Crist is a promising writer - although her works for the theater would benefit greatly from some workshopping of the material before audiences are asked to buy tickets - and a warm-hearted, genuine woman who, quite frankly, I adore. But I don't adore being made to feel ignorant or unsophisticated because we don't like the same things.

In fact, my review can probably be laughed off and ignored because I am a hack (I love musical theater, don't you know!) since I don't give a fuck about The Poisonwood Bible or the last season of Lost (please gouge out my eyes instead of forcing me to sit through that, thank you very much!). And I use the word "fuck" here, not just for shock value, but to point out that expletives are used very rarely in Who (save for the ones I muttered under my breath), although when they are used, they seem to be interjected in an attempt to give Who some street cred.

In one sequence of Who (which moves very quickly despite its overbearing and didactic overtones), the four actors bombard their audience with questions about Amalie, Lost, The Poisonwood Bible and hip musicians, indicating how f-ing cool they are for being privy to this information, while the nonplussed audience members who aren't cool are made to feel unworthy. While I think people who view themselves as "cool" are nothing but poseurs - and I find that so tremendously off-putting - I find it rude to condescend to your audience and make them feel like outsiders by pointing out that they're not as "hip" as you. Anyone who's gone to junior high knows how uncomfortable that is.

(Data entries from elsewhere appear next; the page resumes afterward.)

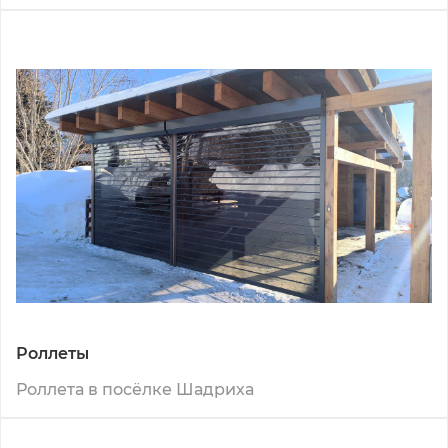
Роллеты
Роллета в посёлке Шадриха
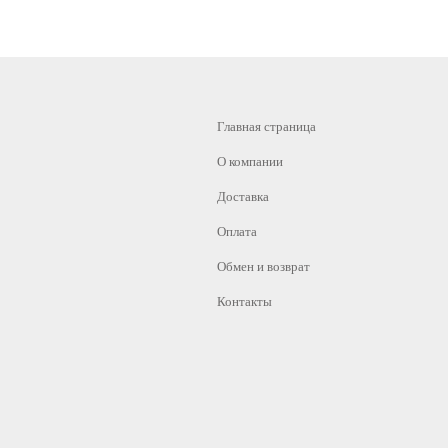
Главная страница
О компании
Доставка
Оплата
Обмен и возврат
Контакты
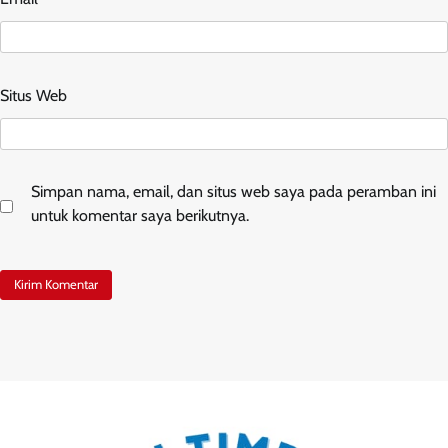
Situs Web
Simpan nama, email, dan situs web saya pada peramban ini
untuk komentar saya berikutnya.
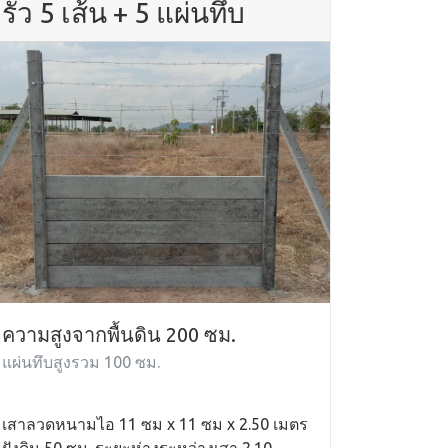
รั้ว 5 เส้น + 5 แผ่นทึบ
ความสูงจากพื้นดิน 200 ซม.
แผ่นทึบสูงรวม 100 ซม.
เสาลวดหนามไอ 11 ซม x 11 ซม x 2.50 เมตร
ฝังดิน 50 ซม. ระยะห่างระหว่างเสา 2.10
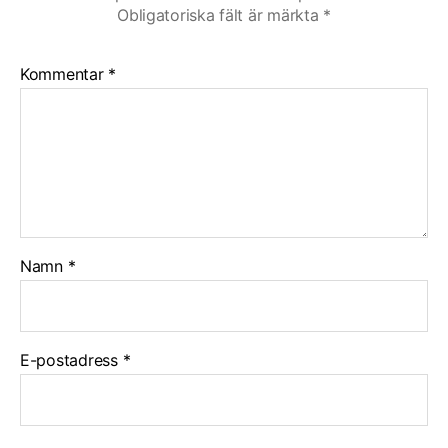
Obligatoriska fält är märkta
*
Kommentar
*
Namn
*
E-postadress
*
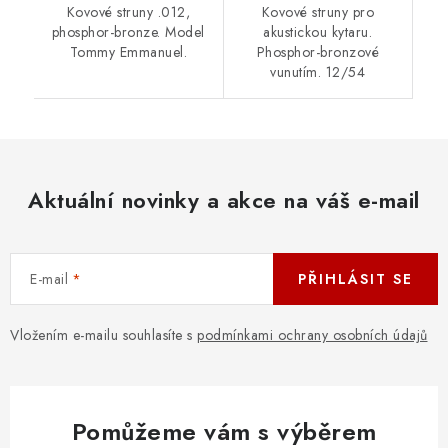
Kovové struny .012,
Kovové struny pro
phosphor-bronze. Model
akustickou kytaru.
Tommy Emmanuel.
Phosphor-bronzové
vunutím. 12/54
Aktuální novinky a akce na váš e-mail
E-mail
PŘIHLÁSIT SE
Vložením e-mailu souhlasíte s
podmínkami ochrany osobních údajů
Pomůžeme vám s výběrem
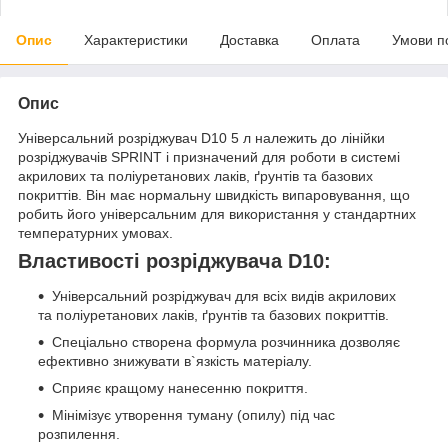
Опис
Характеристики
Доставка
Оплата
Умови п
Опис
Універсальний розріджувач D10 5 л належить до лінійки
розріджувачів SPRINT і призначений для роботи в системі
акрилових та поліуретанових лаків, ґрунтів та базових
покриттів. Він має нормальну швидкість випаровування, що
робить його універсальним для використання у стандартних
температурних умовах.
Властивості розріджувача D10:
Універсальний розріджувач для всіх видів акрилових
та поліуретанових лаків, ґрунтів та базових покриттів.
Спеціально створена формула розчинника дозволяє
ефективно знижувати в`язкість матеріалу.
Сприяє кращому нанесенню покриття.
Мінімізує утворення туману (опилу) під час
розпилення.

I didn't see What when it debuted a few years ago (which makes me a Pharisee among Nashville's theaterati, I'm certain), but I understand that it was very good - theater critic friends assure me that it was - and so I hoped to find in Who the type of memorable theater that script delivered. But I don't think my Who memories are the ones I was hoping for: faux intellectualism disguised as theater for the masses. Instead, it is inauthentic and it is filled with missed opportunities to capture the pop culture zeitgeist that permeates our fair city. Yet there are glimmers of promise in Who, amid the 90 minutes of stultifying, heavy-handedness; certain vignettes work beautifully and are either genuinely moving or entertaining.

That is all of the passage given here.